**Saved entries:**
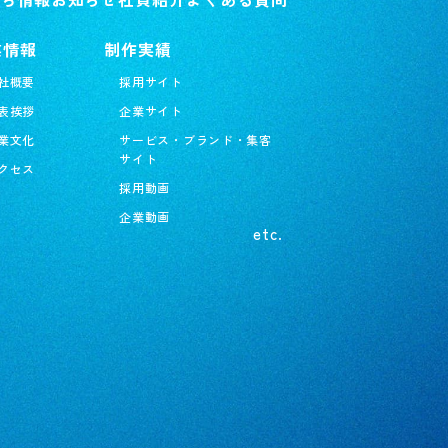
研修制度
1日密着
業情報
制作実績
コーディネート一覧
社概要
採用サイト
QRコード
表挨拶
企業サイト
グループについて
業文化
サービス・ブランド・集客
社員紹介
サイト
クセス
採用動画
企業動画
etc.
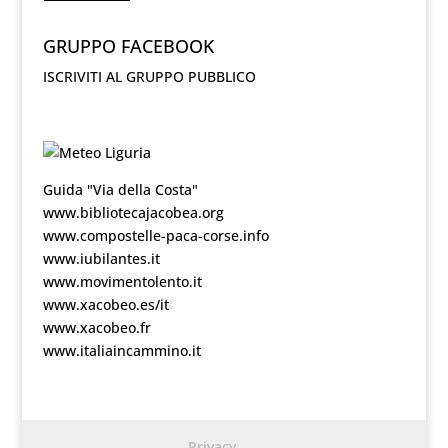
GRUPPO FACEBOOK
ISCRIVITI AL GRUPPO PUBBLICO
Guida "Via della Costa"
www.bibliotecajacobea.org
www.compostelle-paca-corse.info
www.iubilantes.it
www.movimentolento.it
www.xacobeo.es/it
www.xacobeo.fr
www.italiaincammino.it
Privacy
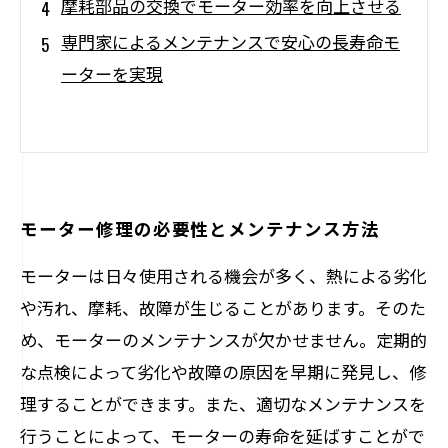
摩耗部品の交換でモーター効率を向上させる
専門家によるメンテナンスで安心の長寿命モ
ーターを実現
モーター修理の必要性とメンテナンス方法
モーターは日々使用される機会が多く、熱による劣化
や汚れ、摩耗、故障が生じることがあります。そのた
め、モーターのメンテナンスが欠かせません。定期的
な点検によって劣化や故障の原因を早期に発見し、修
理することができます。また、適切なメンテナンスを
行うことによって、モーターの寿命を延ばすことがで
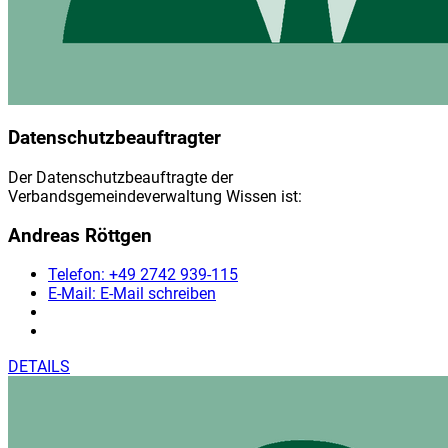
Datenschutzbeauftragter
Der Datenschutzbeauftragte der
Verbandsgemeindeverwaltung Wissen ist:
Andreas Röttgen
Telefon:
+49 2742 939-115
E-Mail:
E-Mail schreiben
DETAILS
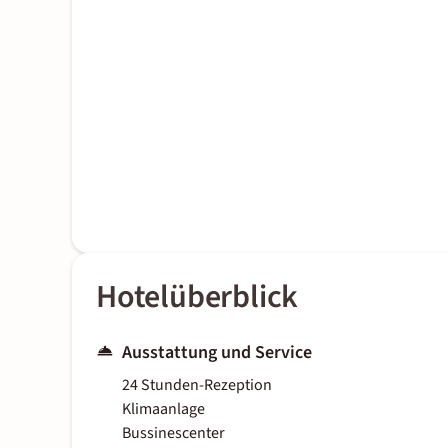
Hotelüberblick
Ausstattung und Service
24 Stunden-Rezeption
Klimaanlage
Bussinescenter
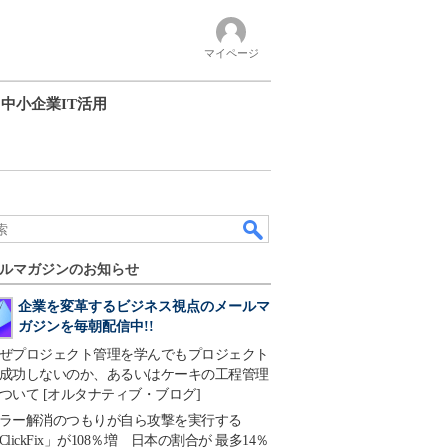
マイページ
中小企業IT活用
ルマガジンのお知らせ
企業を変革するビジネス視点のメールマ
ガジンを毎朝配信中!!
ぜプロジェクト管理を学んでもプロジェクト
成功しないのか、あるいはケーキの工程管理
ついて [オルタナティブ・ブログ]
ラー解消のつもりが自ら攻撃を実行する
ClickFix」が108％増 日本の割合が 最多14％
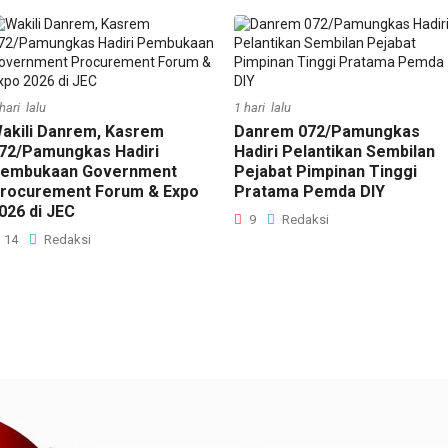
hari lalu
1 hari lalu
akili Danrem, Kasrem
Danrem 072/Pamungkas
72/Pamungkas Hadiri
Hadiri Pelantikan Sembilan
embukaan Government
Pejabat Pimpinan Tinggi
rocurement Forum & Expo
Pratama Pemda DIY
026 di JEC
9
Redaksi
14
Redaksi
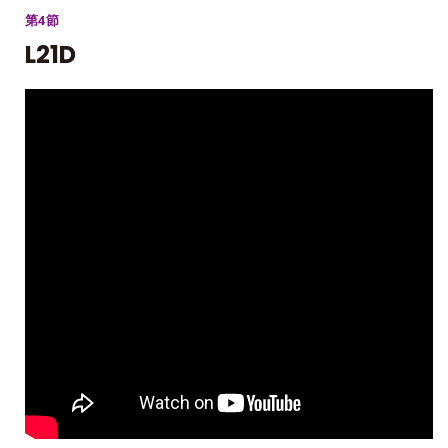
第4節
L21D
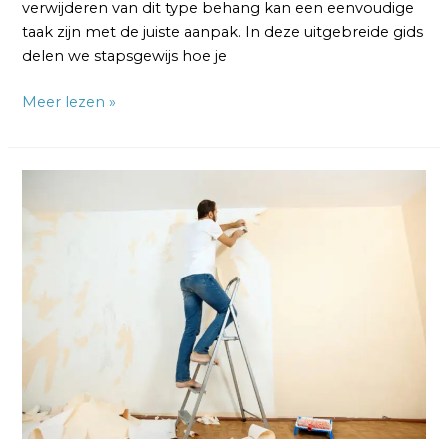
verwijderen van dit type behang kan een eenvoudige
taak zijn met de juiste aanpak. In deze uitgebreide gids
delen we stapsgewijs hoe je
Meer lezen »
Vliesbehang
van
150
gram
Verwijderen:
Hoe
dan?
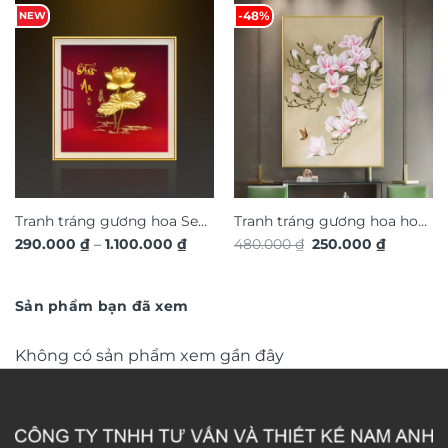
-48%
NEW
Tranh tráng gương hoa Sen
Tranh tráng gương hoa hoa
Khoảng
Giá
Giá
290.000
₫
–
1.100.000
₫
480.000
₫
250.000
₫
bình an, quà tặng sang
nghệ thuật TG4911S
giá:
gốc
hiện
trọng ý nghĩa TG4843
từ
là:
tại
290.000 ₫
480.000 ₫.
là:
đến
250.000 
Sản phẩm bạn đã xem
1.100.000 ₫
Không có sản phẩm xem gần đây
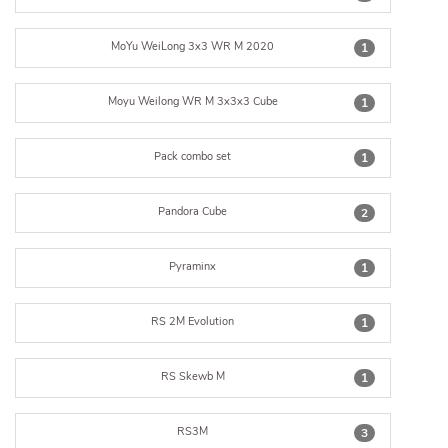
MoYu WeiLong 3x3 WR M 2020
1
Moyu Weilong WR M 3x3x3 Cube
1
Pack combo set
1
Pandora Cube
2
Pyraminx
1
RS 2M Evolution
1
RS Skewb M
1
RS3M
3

**EXERCISE PROMPT:**
Could the entries above be retyped exactly, with the pictures left out?

**ANSWER SECTION:**
研修制度
1日密着
業情報
制作実績
コーディネート一覧
社概要
採用サイト
QRコード
表挨拶
企業サイト
グループについて
業文化
サービス・ブランド・集客
社員紹介
サイト
クセス
採用動画
企業動画
etc.
GRUPPO FACEBOOK
ISCRIVITI AL GRUPPO PUBBLICO
Guida "Via della Costa"
www.bibliotecajacobea.org
www.compostelle-paca-corse.info
www.iubilantes.it
www.movimentolento.it
www.xacobeo.es/it
www.xacobeo.fr
www.italiaincammino.it
Privacy
摩耗部品の交換でモーター効率を向上させる
専門家によるメンテナンスで安心の長寿命モ
ーターを実現
モーター修理の必要性とメンテナンス方法
モーターは日々使用される機会が多く、熱による劣化
や汚れ、摩耗、故障が生じることがあります。そのた
め、モーターのメンテナンスが欠かせません。定期的
な点検によって劣化や故障の原因を早期に発見し、修
理することができます。また、適切なメンテナンスを
行うことによって、モーターの寿命を延ばすことがで
Datenschutzbeauftragter
Der Datenschutzbeauftragte der
Verbandsgemeindeverwaltung Wissen ist:
Andreas Röttgen
Telefon:
+49 2742 939-115
E-Mail:
E-Mail schreiben
DETAILS
Hotelüberblick
Ausstattung und Service
24 Stunden-Rezeption
Klimaanlage
Bussinescenter
マイページ
中小企業IT活用
ルマガジンのお知らせ
企業を変革するビジネス視点のメールマ
ガジンを毎朝配信中!!
ぜプロジェクト管理を学んでもプロジェクト
成功しないのか、あるいはケーキの工程管理
ついて [オルタナティブ・ブログ]
ラー解消のつもりが自ら攻撃を実行する
ClickFix」が108％増 日本の割合が 最多14％
hari lalu
1 hari lalu
akili Danrem, Kasrem
Danrem 072/Pamungkas
72/Pamungkas Hadiri
Hadiri Pelantikan Sembilan
embukaan Government
Pejabat Pimpinan Tinggi
rocurement Forum & Expo
Pratama Pemda DIY
026 di JEC
9
Redaksi
14
Redaksi
第4節
L21D
verwijderen van dit type behang kan een eenvoudige
taak zijn met de juiste aanpak. In deze uitgebreide gids
delen we stapsgewijs hoe je
Meer lezen »
Vliesbehang
van
150
gram
Verwijderen:
Hoe
dan?
-48%
NEW
Tranh tráng gương hoa Sen
Tranh tráng gương hoa hoa
Khoảng
Giá
Giá
290.000
₫
–
1.100.000
₫
480.000
₫
250.000
₫
bình an, quà tặng sang
nghệ thuật TG4911S
giá:
gốc
hiện
trọng ý nghĩa TG4843
từ
là:
tại
290.000 ₫
480.000 ₫.
là:
đến
250.000 
Sản phẩm bạn đã xem
1.100.000 ₫
Không có sản phẩm xem gần đây
MoYu WeiLong 3x3 WR M 2020
1
Moyu Weilong WR M 3x3x3 Cube
1
Pack combo set
1
Pandora Cube
2
Pyraminx
1
RS 2M Evolution
1
RS Skewb M
1
RS3M
3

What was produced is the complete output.